**** AVAILABLE DATA ****

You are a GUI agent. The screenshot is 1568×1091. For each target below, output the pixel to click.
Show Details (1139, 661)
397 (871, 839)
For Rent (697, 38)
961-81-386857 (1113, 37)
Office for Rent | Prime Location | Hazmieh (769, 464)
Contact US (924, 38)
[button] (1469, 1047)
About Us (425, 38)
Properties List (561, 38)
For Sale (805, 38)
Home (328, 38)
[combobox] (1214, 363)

****
**** AVAILABLE DATA ****

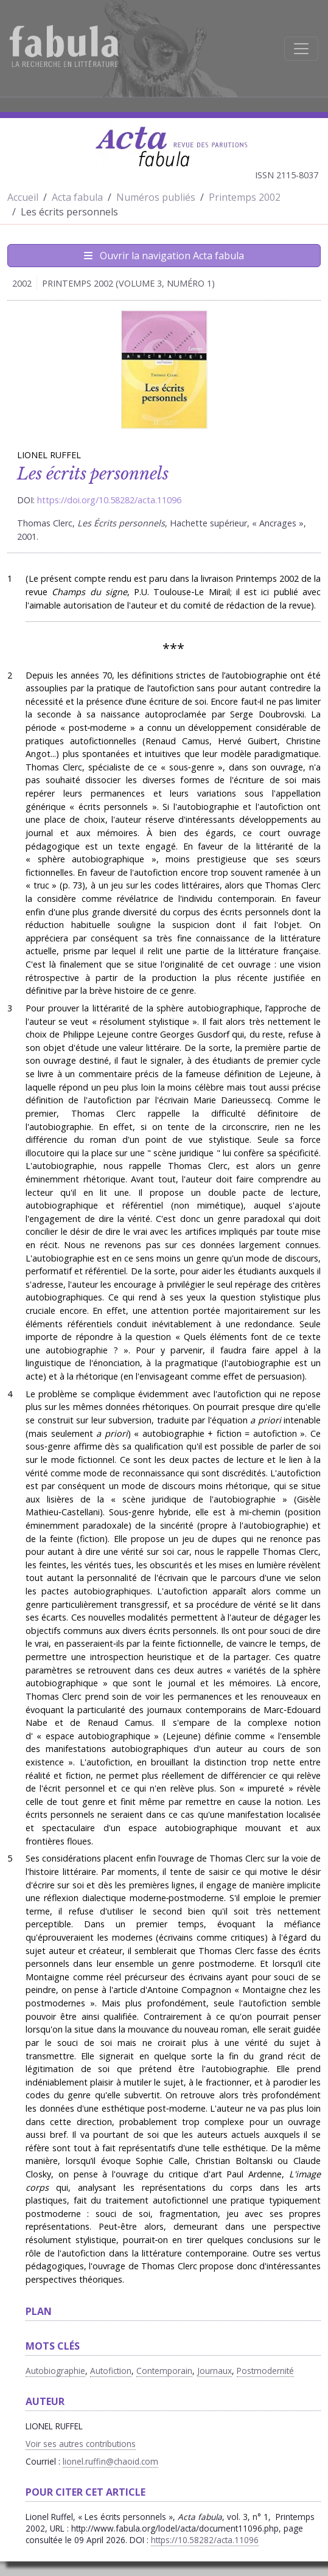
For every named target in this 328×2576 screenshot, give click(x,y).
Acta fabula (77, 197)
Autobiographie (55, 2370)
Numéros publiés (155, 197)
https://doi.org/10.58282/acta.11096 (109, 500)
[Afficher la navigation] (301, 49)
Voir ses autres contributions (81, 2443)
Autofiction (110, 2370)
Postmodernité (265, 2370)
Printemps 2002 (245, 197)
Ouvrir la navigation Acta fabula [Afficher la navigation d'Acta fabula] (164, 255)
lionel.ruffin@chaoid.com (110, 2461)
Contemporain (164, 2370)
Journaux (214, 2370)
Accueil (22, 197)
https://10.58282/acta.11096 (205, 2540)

****
**** AVAILABLE DATA ****

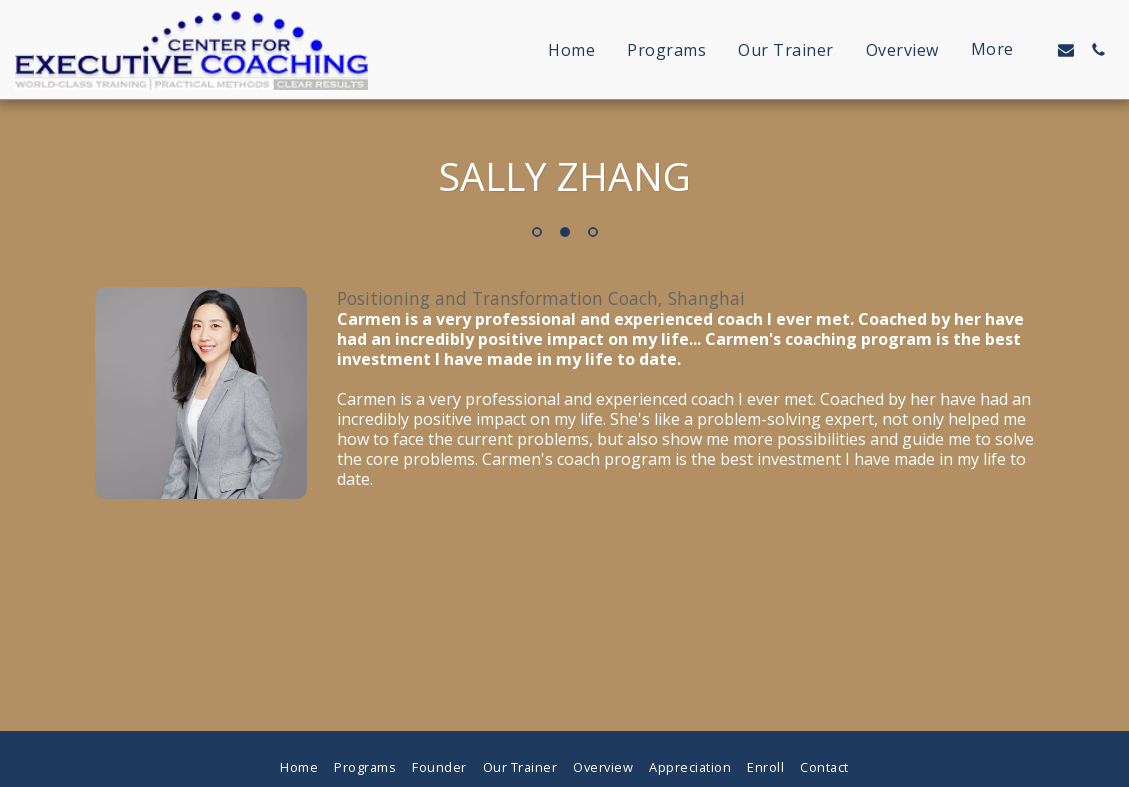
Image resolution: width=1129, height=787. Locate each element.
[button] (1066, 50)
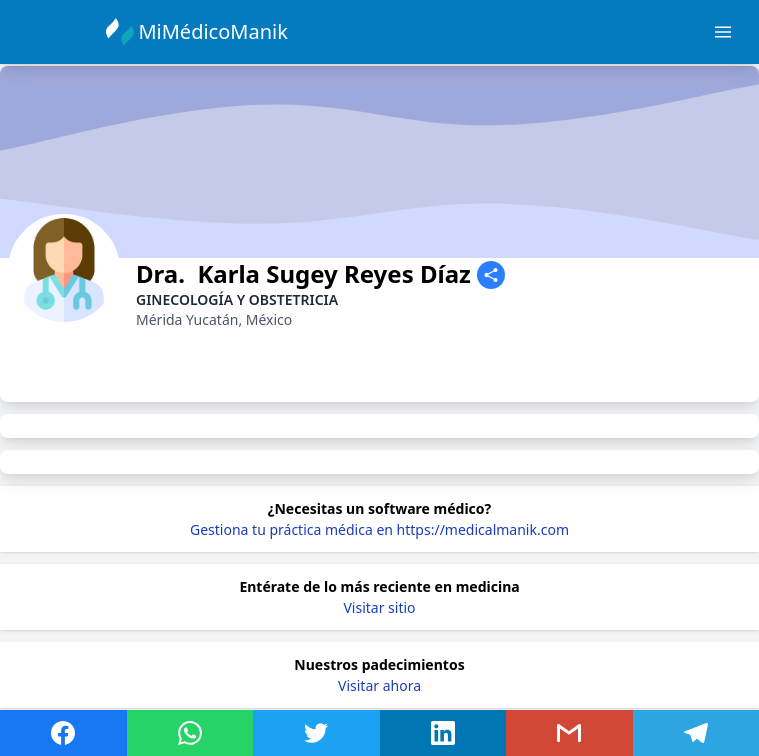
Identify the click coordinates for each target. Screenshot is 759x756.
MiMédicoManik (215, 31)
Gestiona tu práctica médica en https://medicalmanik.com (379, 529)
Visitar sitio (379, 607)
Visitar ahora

****

> _PROBLEM TO SOLVE_
If a line in the data above holds the string "navigation", report that line.

> _EXERCISE ANSWER_
[Afficher la navigation] (301, 49)
Ouvrir la navigation Acta fabula [Afficher la navigation d'Acta fabula] (164, 255)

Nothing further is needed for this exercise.